Siddhardhan introduces part three of his complete 60-hour machine-learning course. He recaps Part 1, which covered machine learning basics, Python libraries, and data pre-processing. Part 2 explored mathematics for machine learning and machine learning models, including linear algebra, statistics, probability, and gradient descent.

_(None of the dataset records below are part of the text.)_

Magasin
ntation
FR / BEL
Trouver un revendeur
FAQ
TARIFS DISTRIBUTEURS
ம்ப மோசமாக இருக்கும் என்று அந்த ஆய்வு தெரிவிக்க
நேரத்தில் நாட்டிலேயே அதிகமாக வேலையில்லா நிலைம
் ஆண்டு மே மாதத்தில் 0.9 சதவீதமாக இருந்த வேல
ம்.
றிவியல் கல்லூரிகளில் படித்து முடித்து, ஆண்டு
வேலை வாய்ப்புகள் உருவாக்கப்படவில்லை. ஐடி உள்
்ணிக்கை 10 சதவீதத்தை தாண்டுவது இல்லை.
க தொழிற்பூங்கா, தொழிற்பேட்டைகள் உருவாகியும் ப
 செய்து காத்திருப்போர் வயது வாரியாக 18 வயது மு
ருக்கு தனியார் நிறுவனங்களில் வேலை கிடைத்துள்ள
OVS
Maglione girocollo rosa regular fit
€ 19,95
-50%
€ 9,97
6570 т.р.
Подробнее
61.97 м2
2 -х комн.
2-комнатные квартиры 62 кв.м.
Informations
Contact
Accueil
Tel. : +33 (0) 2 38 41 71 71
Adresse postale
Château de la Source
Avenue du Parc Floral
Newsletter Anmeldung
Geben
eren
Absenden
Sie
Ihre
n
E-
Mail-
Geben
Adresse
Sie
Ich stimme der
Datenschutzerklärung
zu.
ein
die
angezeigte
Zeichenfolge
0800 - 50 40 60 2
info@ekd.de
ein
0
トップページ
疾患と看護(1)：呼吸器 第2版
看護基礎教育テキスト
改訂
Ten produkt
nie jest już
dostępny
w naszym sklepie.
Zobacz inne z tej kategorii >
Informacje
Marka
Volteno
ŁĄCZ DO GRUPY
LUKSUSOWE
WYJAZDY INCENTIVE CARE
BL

Part 3 focuses on building machine learning models from scratch, including linear regression, logistic regression, support vector machines, and lasso regression.

Siddhardhan

711 min

almost 3 years ago

Detailed Summary:

Complete Machine Learning Course in 60 Hours - Part 3

Siddhardhan introduces part 3 of his complete machine-learning course in 60 hours.

Recap of Part 1

Part 1 covered Machine Learning – Basics, Python basics for Machine Learning, Python Libraries, Data Collection & Pre-Processing, and a number of use cases:

  • Rock vs Mine Prediction
  • Diabetes Prediction
  • Spam Mail Prediction

Recap of Part 2

Mathematics for Machine Learning (Linear Algebra, Statistics, and Probability), Machine Learning Models, Working of ML models, Model Selection, Overfitting and Underfitting, Loss Function & Model Evaluation, Model Parameters & Hyperparameters, Gradient Descent and the following use cases:

  • Heart Disease Prediction
  • Boston House Price Prediction
  • Loan Approval Prediction

Part 3: Building Machine Learning Models From Scratch

Part 3 has one module that covers the following:

  • Linear Regression
  • Logistic Regression
  • Support Vector Machine
  • Lasso Regression

Each model will have videos on: Intuition of Model, Math Behind Model, Build Model from Scratch and How to Implement in Python.

Understanding How a Model Works

A machine learning model consists of data that you feed into the machine for the model to learn. Once it learns from the data it tries to understand the patterns that are present, then if you give a new set of data it is able to predict the new data based on the patterns that have been understood. Loss function measures how far an estimated value is from its true value. It is helpful to determine which model performs better & which parameters are better.

Linear Regression Explained

A linear regression is a model you use with 2 sets of data: x axis and y axis, The linear regression model tries to fit the data set to a straight line, that may or may not be in the middle of all data points. It uses 2 values - an intercept and a slope. You find these with an equation y=mx+c. The goal is to get the model the point of understanding that there is a linear relationship and with the right slope, it knows if x values increase, the y values are probably going to increase as well. However linear regression is not suitable for non-linear datatypes like a sine wave, it also has a number of issues if there are too many outliers in your data.